Steven Hale has pretty much the definitive story on the fall of the Democrats. The only piece that seems to be missing to me is the roll of the Rosalind Kurita episode. Maybe it doesn’t, but it seemed to me at the time–and still does–as a crucial pivot point that really read differently to the Democratic Party than it did to voters who traditionally voted Democratic.
I think the Party thought it was playing hardball with someone they perceived of as disloyal.
I think a lot of voters felt that this was a clear demonstration that the Party was so corrupt and so good-old-boy-ish that it would demolish anyone who put the good of the state over the good of the party.

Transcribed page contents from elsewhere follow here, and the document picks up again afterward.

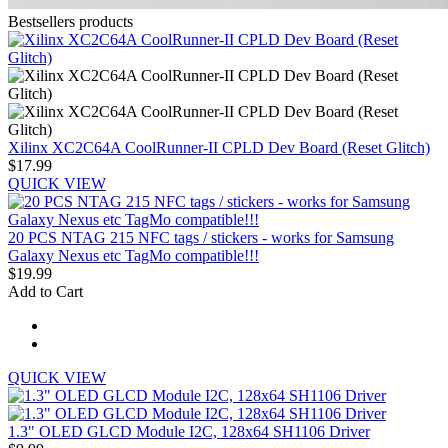
Bestsellers products
Xilinx XC2C64A CoolRunner-II CPLD Dev Board (Reset Glitch)
$17.99
QUICK VIEW
20 PCS NTAG 215 NFC tags / stickers - works for Samsung
Galaxy Nexus etc TagMo compatible!!!
$19.99
Add to Cart
QUICK VIEW
1.3" OLED GLCD Module I2C, 128x64 SH1106 Driver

It’s possible that the Kurita incident would have blown up in Democrats’ faces no matter what the Party did. But what it did do sent a couple of messages the Democrats still don’t want to take responsibility for sending. One is the primacy of party interests over state interests–though it sounds from Hale’s article like they may finally get this. The other is the message it sent to women about how the Democratic party treats female candidates. If you know you live in a state where the baseline–across parties–is not very woman-friendly and one party at least puts women in leadership positions, why would you leave your loyalty with the other party?
I mean, I know why I do. But why would a regular Tennessee woman?
Until the TNDP has some good answers to that question, all they can do is wait for the Republicans to fuck up so bad (while hoping their own Democrats don’t go down with them) that women will come back to them in disgust.
I would, if that is the strategy, invite all skeletons in any prominent closets to be dealt with now. Because voters whose motivation is disgust can be easily motivated to leave you for the same reason.